Our aim was to develop proximal gastric vagotomy with mucosal antrectomy as an operative approach to duodenal ulcer. We performed mucosal antrectomy in four dogs by excising the antral mucosa via a circular corporal myotomy, removing a circumferential band of corporal seromuscularis, anastomosing the corporal and pyloric mucosas endoantrally, and reapproximating the corporal and antral seromuscularis. Gastric emptying and serum gastrin were assessed before and 4 weeks after operation. A second operation, proximal gastric vagotomy, was then done, and the tests were repeated 4 weeks later. The concentration of gastrin in the serum during fasting was lower after mucosal antrectomy than before operation, as was the postprandial concentration; the values remained low after proximal gastric vagotomy. Gastric emptying of liquids and indigestible solids was unaltered by mucosal antrectomy or mucosal antrectomy plus proximal gastric vagotomy. The emptying of digestible solids was slowed somewhat by mucosal antrectomy to 75% of the control rate, but no further change was found after proximal gastric vagotomy. We concluded that mucosal antrectomy eliminated the gastrin-producing antral mucosa and, in combination with proximal gastric vagotomy, did not greatly alter gastric emptying of liquids or solids. The combined operation might have a role in the surgical treatment of duodenal ulcer.

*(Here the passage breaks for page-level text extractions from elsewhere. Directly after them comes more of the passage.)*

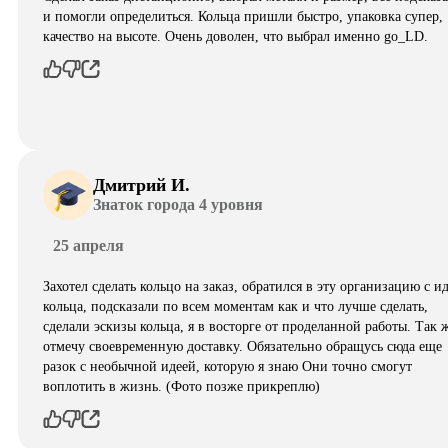
и помогли определиться. Кольца пришли быстро, упаковка супер,
качество на высоте. Очень доволен, что выбрал именно go_LD.
Дмитрий И.
Знаток города 4 уровня
25 апреля
Захотел сделать кольцо на заказ, обратился в эту организацию с и
кольца, подсказали по всем моментам как и что лучше сделать,
сделали эскизы кольца, я в восторге от проделанной работы. Так 
отмечу своевременную доставку. Обязательно обращусь сюда еще
разок с необычной идеей, которую я знаю Они точно смогут
воплотить в жизнь. (Фото позже прикреплю)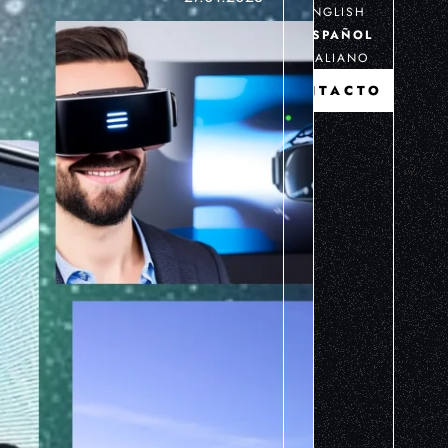
ENGLISH
ESPAÑOL
ITALIANO
CONTACTO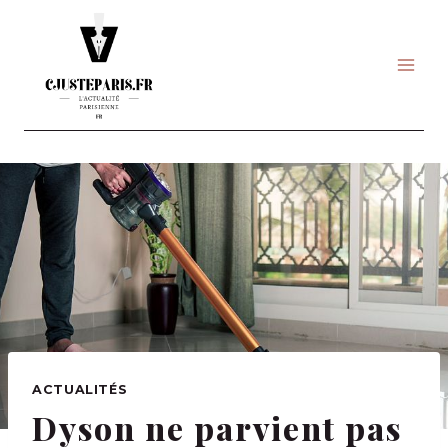
Skip
to
content
ACTUALITÉS
Dyson ne parvient pas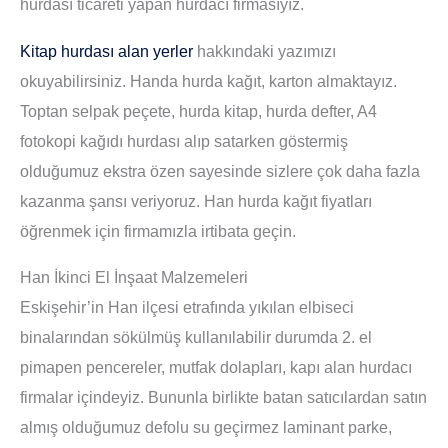
hurdası ticareti yapan hurdacı firmasıyız.
Kitap hurdası alan yerler
hakkındaki yazımızı
okuyabilirsiniz. Handa hurda kağıt, karton almaktayız.
Toptan selpak peçete, hurda kitap, hurda defter, A4
fotokopi kağıdı hurdası alıp satarken göstermiş
olduğumuz ekstra özen sayesinde sizlere çok daha fazla
kazanma şansı veriyoruz. Han hurda kağıt fiyatları
öğrenmek için firmamızla irtibata geçin.
Han İkinci El İnşaat Malzemeleri
Eskişehir’in Han ilçesi etrafında yıkılan elbiseci
binalarından sökülmüş kullanılabilir durumda 2. el
pimapen pencereler, mutfak dolapları, kapı alan hurdacı
firmalar içindeyiz. Bununla birlikte batan satıcılardan satın
almış olduğumuz defolu su geçirmez laminant parke,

我们的目标是开发近端胃迷走神经切断术联合黏膜胃窦切除术作为十二指肠溃疡的一种手术方法。我们通过环形胃体肌切开术切除胃窦黏膜,去除胃体浆肌层的环形带,在胃窦内将胃体和幽门黏膜进行端端吻合,并将胃体和胃窦浆肌层重新对合,对4只狗实施了黏膜胃窦切除术。在手术前和术后4周评估胃排空和血清胃泌素水平。然后进行第二次手术,即近端胃迷走神经切断术,并在4周后重复这些测试。黏膜胃窦切除术后空腹时血清胃泌素浓度低于术前,餐后浓度也是如此;近端胃迷走神经切断术后这些值仍保持较低水平。黏膜胃窦切除术或黏膜胃窦切除术加近端胃迷走神经切断术均未改变液体和难消化固体的胃排空。黏膜胃窦切除术使可消化固体的排空略有减慢,降至对照率的75%,但近端胃迷走神经切断术后未发现进一步变化。我们得出结论,黏膜胃窦切除术消除了产生胃泌素的胃窦黏膜,并且与近端胃迷走神经切断术联合使用时,不会显著改变液体或固体的胃排空。这种联合手术可能在十二指肠溃疡的外科治疗中发挥作用。